I used to be a little crazy. I don’t know how my poor heart managed to hold up as long as it did. Even if I frequently appeared sane, from somebody else’s unknowing perspective, I was truly crazy inside. Running at high gear in there, always in a hurry: worried, regretful, hell-bent on one thing or another, my mind going over and over (and over) a thing, repeating the loop traveled ninety seconds before, as if anything new might come of the manipulation of reality.
Bless my dear heart, and the heart of anyone similarly afflicted. Which is to say, humankind. Everyone means well. Nor can we imagine (I certainly couldn’t) there’s any option for it to be otherwise.
It turns out to be a gesture of enormous kindness not to work so hard to hold life at bay.
I was out of harmony with life. Thinking I could somehow be in control — not only of the future but of this very moment, already under way. (Talk about insane!) My innards were rigid with resistance, with the strain to exert control, to protect myself and those I loved. I was, like a once-living tree turned to stone, petrified.
It turns out to be a gesture of enormous kindness not to work so hard to hold life at bay.

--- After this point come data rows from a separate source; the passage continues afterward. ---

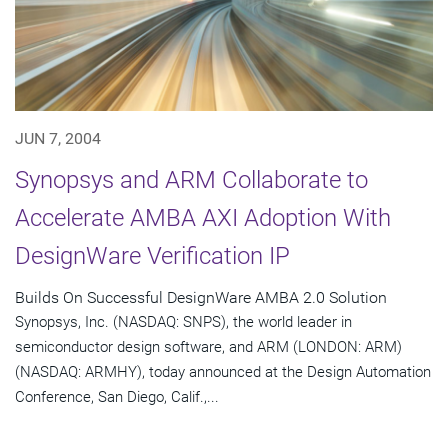
JUN 7, 2004
Synopsys and ARM Collaborate to
Accelerate AMBA AXI Adoption With
DesignWare Verification IP
Builds On Successful DesignWare AMBA 2.0 Solution
Synopsys, Inc. (NASDAQ: SNPS), the world leader in
semiconductor design software, and ARM (LONDON: ARM)
(NASDAQ: ARMHY), today announced at the Design Automation
Conference, San Diego, Calif.,...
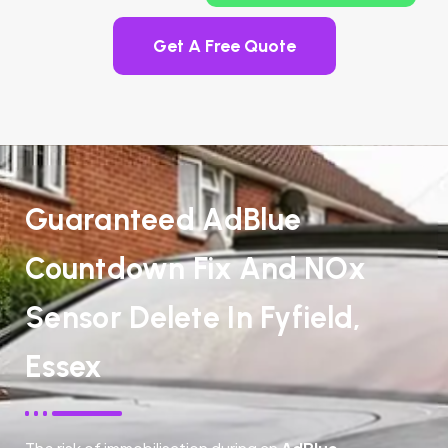
Get A Free Quote
Guaranteed AdBlue
Countdown Fix And NOx
Sensor Delete In Fyfield,
Essex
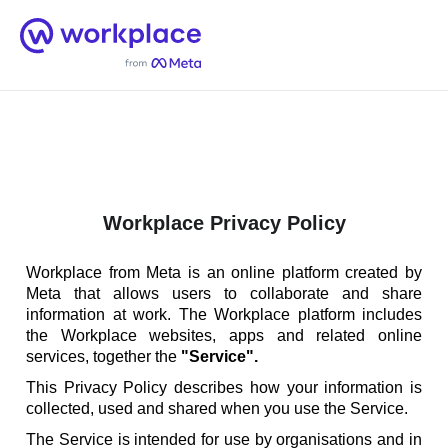
Home
Men
English (US)
Workplace Privacy Policy
Workplace from Meta is an online platform created by
Meta that allows users to collaborate and share
information at work. The Workplace platform includes
the Workplace websites, apps and related online
services, together the
"Service".
This Privacy Policy describes how your information is
collected, used and shared when you use the Service.
The Service is intended for use by organisations and in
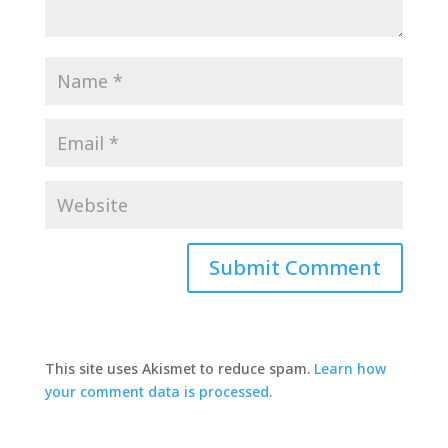
This site uses Akismet to reduce spam.
Learn how
your comment data is processed.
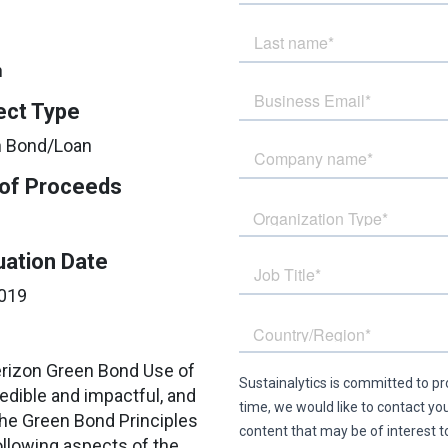
n
ect Type
 Bond/Loan
of Proceeds
uation Date
019
Verizon Green Bond Use of
dible and impactful, and
the Green Bond Principles
llowing aspects of the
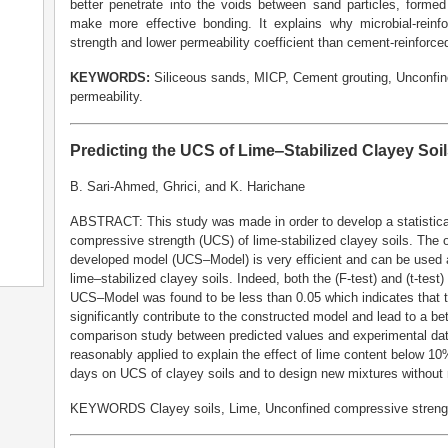
better penetrate into the voids between sand particles, forme
make more effective bonding. It explains why microbial-rein
strength and lower permeability coefficient than cement-reinforce
KEYWORDS:
Siliceous sands, MICP, Cement grouting, Unconfine
permeability.
Predicting the UCS of Lime‒Stabilized Clayey Soi
B. Sari-Ahmed, Ghrici, and K. Harichane
ABSTRACT: This study was made in order to develop a statistical
compressive strength (UCS) of lime-stabilized clayey soils. The 
developed model (UCS‒Model) is very efficient and can be used as
lime‒stabilized clayey soils. Indeed, both the (F-test) and (t-test
UCS‒Model was found to be less than 0.05 which indicates that t
significantly contribute to the constructed model and lead to a bet
comparison study between predicted values and experimental dat
reasonably applied to explain the effect of lime content below 1
days on UCS of clayey soils and to design new mixtures without
KEYWORDS Clayey soils, Lime, Unconfined compressive strength 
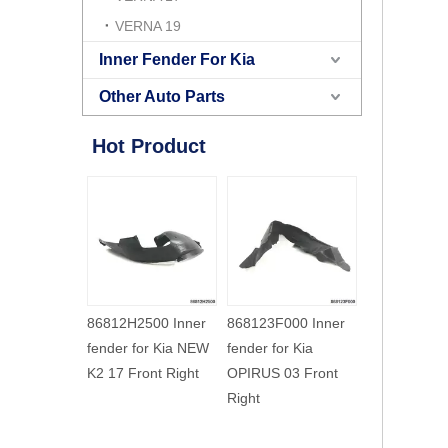
VERNA 19
Inner Fender For Kia
Other Auto Parts
Hot Product
500 Inner
868123F000 Inner
868113F500 Inner
868123F500
for Kia NEW
fender for Kia
fender for Kia
fender for Ki
ont Right
OPIRUS 03 Front
OPIRUS 06 Front
OPIRUS 06 
Right
Left
Right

Not to process every little thing life hands you, but simply to be with it, as it is. To rest in it, even. To feel it (even when it hurts) as simply the way life feels right now. It is radically kind to self to not resist, to realize you just are not in control of most of what’s ahead, let alone anything that’s already here. To turn toward the truth of the absence of control and predictability, to be soft in the face of the unknowable, is to deeply rest. It’s to be gentle toward life, toward yourself. You’re at last enabled to feel the ongoing deliciousness of being alive (no matter how hard it may be at any given moment). The heart is able, after all the years of struggle, to do the sweet thing it was meant for, which is not to tense in fear or anger, but to love.

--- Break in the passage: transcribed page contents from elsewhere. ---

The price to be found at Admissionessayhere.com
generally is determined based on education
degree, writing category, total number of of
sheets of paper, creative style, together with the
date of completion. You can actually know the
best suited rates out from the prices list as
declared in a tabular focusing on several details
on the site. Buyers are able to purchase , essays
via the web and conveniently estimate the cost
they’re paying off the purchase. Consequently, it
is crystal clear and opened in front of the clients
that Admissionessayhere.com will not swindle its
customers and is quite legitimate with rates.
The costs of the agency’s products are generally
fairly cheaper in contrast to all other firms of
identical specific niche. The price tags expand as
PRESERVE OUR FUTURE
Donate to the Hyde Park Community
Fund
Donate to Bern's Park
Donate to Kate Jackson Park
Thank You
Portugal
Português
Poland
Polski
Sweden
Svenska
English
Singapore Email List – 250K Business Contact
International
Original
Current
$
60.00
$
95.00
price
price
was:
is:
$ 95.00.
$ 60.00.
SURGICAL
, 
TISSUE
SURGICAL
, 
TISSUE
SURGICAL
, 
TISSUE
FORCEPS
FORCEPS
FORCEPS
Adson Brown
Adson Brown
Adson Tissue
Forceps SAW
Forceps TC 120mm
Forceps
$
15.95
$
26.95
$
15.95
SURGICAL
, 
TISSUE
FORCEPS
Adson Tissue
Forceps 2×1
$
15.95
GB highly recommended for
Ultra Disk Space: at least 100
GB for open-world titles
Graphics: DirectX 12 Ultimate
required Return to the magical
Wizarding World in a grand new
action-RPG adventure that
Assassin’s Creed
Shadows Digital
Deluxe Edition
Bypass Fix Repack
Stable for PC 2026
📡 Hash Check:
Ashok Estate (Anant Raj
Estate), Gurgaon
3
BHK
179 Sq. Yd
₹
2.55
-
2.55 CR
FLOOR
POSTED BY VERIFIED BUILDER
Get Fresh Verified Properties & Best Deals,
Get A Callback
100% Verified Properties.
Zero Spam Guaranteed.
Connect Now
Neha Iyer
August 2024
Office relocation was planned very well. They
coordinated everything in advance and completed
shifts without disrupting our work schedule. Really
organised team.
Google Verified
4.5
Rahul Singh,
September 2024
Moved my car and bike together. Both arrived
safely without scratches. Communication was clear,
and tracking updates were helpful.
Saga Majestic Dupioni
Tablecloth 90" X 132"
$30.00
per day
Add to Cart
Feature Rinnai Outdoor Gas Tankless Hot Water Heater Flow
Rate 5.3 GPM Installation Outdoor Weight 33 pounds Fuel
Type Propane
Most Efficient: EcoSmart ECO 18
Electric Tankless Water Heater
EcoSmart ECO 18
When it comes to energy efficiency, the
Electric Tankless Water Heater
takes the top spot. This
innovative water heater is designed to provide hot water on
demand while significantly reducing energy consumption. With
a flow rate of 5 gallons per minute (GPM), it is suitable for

To be with life as it is is not only to be finally sane. The relinquishing of misspent attention and effort frees up all kinds of resources: energy, intelligence, creativity, curiosity, generosity, clarity. All things that live in us human beings, just awaiting space, expression. Only we generally wall off these things behind the rigid structures of belief and the desire to control. We are walled off from our very selves.

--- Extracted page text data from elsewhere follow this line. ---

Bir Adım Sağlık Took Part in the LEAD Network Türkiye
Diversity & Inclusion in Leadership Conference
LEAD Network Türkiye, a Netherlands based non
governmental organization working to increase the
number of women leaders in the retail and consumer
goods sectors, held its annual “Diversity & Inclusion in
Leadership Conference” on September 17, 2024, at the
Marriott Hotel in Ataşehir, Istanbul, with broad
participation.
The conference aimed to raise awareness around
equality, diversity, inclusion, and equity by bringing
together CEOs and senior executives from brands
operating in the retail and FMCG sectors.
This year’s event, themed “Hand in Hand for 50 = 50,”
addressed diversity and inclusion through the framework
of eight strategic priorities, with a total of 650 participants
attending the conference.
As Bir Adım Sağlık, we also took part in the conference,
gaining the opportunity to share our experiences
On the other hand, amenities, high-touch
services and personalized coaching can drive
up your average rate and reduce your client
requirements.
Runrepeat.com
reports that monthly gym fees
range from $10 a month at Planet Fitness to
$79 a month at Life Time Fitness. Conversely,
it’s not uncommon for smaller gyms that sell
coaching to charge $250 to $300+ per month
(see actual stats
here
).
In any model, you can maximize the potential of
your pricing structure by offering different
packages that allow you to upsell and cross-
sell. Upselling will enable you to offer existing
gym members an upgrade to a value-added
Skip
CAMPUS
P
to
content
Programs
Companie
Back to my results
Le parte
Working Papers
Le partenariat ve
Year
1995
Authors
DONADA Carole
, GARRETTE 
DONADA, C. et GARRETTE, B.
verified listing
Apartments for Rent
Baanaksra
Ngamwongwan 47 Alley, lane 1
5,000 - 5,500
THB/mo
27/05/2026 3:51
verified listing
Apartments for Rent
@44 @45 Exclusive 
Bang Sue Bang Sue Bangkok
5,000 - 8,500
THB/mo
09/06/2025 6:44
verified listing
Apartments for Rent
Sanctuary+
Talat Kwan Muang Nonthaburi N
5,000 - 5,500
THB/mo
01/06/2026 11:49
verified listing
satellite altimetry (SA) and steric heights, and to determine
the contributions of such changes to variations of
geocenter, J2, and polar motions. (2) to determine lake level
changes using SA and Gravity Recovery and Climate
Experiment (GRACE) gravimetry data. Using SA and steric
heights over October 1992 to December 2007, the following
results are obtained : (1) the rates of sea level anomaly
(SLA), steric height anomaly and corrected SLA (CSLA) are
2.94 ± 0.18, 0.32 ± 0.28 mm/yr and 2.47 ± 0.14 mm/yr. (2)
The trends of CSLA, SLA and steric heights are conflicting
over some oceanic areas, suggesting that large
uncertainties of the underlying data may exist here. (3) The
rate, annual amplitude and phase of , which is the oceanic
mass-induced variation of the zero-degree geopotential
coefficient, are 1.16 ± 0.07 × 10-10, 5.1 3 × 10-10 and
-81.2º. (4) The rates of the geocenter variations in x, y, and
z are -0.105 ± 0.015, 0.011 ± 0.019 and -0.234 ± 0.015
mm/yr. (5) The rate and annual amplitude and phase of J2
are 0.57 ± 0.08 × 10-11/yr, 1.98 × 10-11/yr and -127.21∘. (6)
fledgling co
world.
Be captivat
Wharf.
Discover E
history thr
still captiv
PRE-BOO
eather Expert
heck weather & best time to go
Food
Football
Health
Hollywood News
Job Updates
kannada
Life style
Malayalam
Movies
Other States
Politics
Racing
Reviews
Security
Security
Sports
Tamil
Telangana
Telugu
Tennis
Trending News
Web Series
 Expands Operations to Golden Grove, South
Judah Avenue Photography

It’s no wonder we’re walled off from one another. No wonder we take refuge in the false relief of substances and what passes for entertainment, all the escape hatches people resort to. No wonder we have trouble holding still, relaxing into what’s there when we allow quiet to come. There’s so much in the way. And we put it there! God, what does it take to come to terms with that? Life didn’t “do it” to us — to me. As long as we cling to that cherished belief (on which all our suffering depends), the craziness is doomed to continue to define our lives.
All because we ache to be at peace. Little do we imagine — little did I — that the longed-for rest, and even joy, comes not of trying to manipulate life, or ourselves, but from relaxing into this moment, as it is given. Sane at last. Glad to be in this life, this world, imperfect though it may be.